Phimosis and paraphimosis
Both terms are closely linked but are not exactly the same thing. Let’s see the particular characteristics of each pathology and their possible solutions.
What is phimosis?
It is a pathology that causes a tightness of the foreskin in men’s penises, (the foreskin is the skin that covers the glans). It causes discomfort and pain, and it can even impede a full retraction of the glans. The tightness results from the formation of a ring of fibrous tissue that hinders the soft slip of the foreskin both in erect and flaccid state. Phimosis thwarts an adequate hygiene as well as a pleasurable sexual activity, since it may cause pain during intercourse. Sometimes, it can be the cause of infections in the genital area.
Is phimosis a common condition?
Phimosis is a very common problem, especially in young boys. However, in most cases, this condition is naturally corrected during the first years of infancy and when he is 3 years old the foreskin usually becomes more flexible and fully retractable. Nevertheless, around 2% of adults has phimosis, so it is not a pathology only suffered by children. There are cases in which phimosis does not pose problems, and therefore it is not necessary to undergo a surgical treatment. In case of doubt or if phimosis is associated to discomfort and pain, a consultation with a urology or andrology expert should be booked as soon as possible.
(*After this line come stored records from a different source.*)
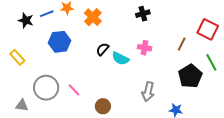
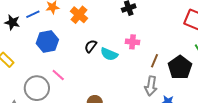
brown line: (182, 44) -> (155, 61), moved
pink line: (74, 90) -> (58, 75), moved
gray arrow: (148, 92) -> (151, 86), moved

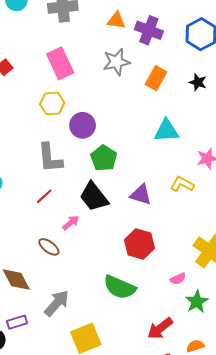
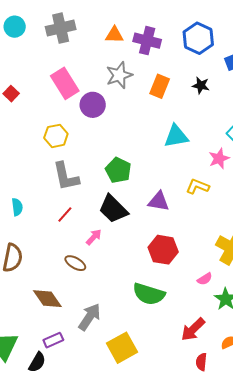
yellow hexagon: (52, 103) -> (56, 136), moved
purple circle: (83, 125) -> (93, 105), moved

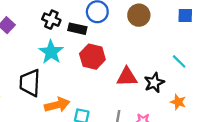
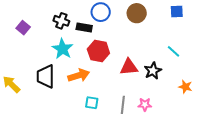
orange star: (178, 102) -> (185, 87), moved
orange arrow: (57, 105) -> (79, 75), moved

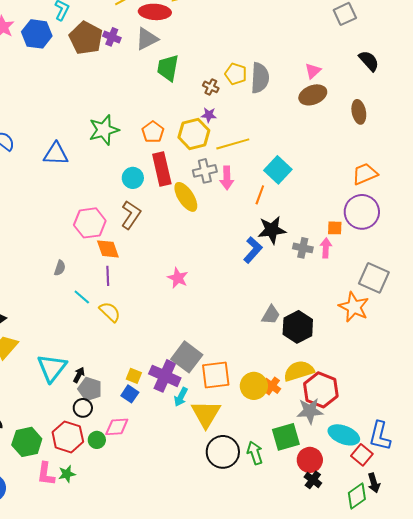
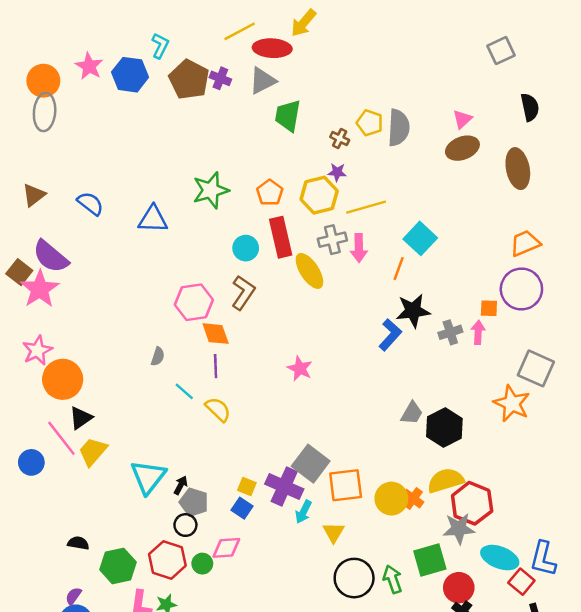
black semicircle: (369, 61) -> (530, 107), turned 30
brown ellipse: (359, 112) -> (518, 169), size x1.4
gray cross: (303, 248) -> (450, 332), turned -30
yellow triangle: (206, 414) -> (334, 532), size x0.6

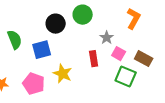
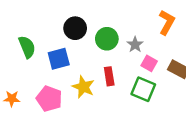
green circle: (83, 15) -> (107, 39), moved
red rectangle: (94, 59) -> (109, 76), moved
green square: (126, 77) -> (143, 89), moved

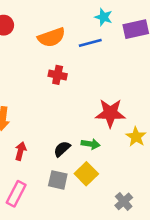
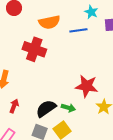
red cross: (58, 75) -> (34, 49), moved, size x1.6
black semicircle: (62, 149) -> (46, 109), size x1.5

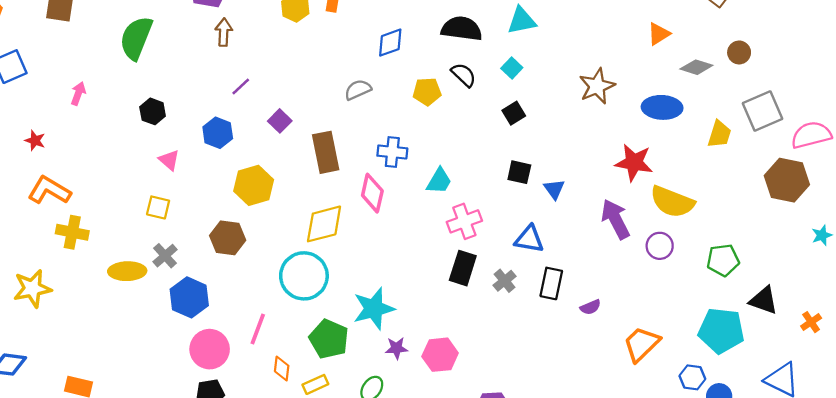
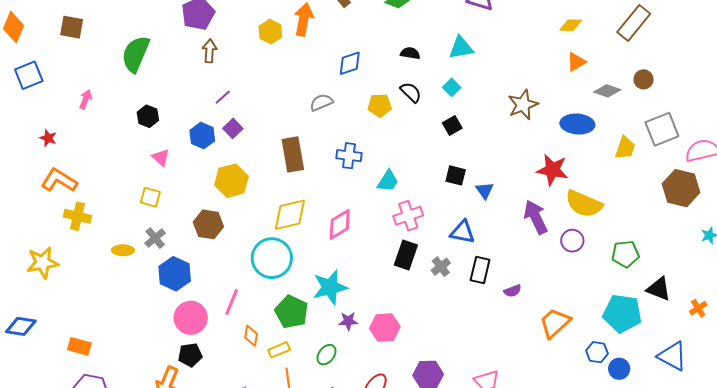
black semicircle: (462, 29) -> (410, 53), size x0.6
purple square: (280, 121) -> (233, 128), moved
pink diamond: (372, 193) -> (340, 224), moved, turned 44
yellow ellipse: (127, 271) -> (123, 250), size x0.7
Are there different kinds of phimosis?
Firstly, we should make a distinction between congenital and acquired phimosis. Congenital phimosis is the condition that baby boys manifest at birth, when there is little laxity in the foreskin but which is usually resolved by itself over the years. On the contrary, acquired phimosis may appear after an inflammation of the glans or because of an infection. Usually, men with diabetes are more prone to suffer from a case of acquired phimosis.
We can also classify phimosis as follows:
- Pinpoint phimosis: the foreskin orifice has an imperceptible diameter whose width and appearance are seemingly normal.
- Scar tissue phimosis or non-retractable partial phimosis: the skin around the foreskin orifice has hardened because of previous inflammations or infections.
- Partial phimosis: the anatomical structure of the patient prevents the glans from getting out and there is a failure in retracting the skin.
Similarly, this pathology is classified according to the degree of severity: so we find 1st degree phimosis, which is the most serious one because the glans cannot be uncovered whatsoever; and of 5th degree phimosis, which is a very minor condition when the glans has virtually no difficulty to be uncovered.
What is paraphimosis?
It is a worsening of phimosis, because the base of the glans gets trapped by the foreskin when it retracts thus leading to both a compression and a congestion of the glans. It is thus more serious and dangerous than phimosis because it could cause a necrosis in the penis due to a shortage of blood supply. It is essential to go to a specialist in order to try to manually reduce the problem. If this is not possible, then the patient must undergo a surgical intervention to eliminate the compression and/or congestion of the area.
Which treatments are available in each case?
First of all, the patient must go to a specialist in order to be diagnosed and then determine the best treatment for each case. Both phimosis and paraphimosis can be detected with a simple anatomical and visual exam during the first visit. Once the doctor has completed the diagnosis, and depending on the degree of the pathology, there will be different options of treatment which may include any of the following: daily and progressive stretching exercises for the foreskin, application of prescribed corticosteroids creams or a surgical procedure. The latter treatment may consists of circumcision or preputioplasty, which is in some cases more appropriate and leaves the foreskin untouched.
How is the post-surgery process?
Both circumcision and preputioplasty are outpatient surgeries, so the patient will be able to go back home the very same day of the intervention. He can resume his normal life the following day, as long as he doesn’t make any effort or lift heavy weights. It is also important to keep a meticulous hygiene to clean the post-surgical wounds and closely follow post-op instructions provided by the doctor.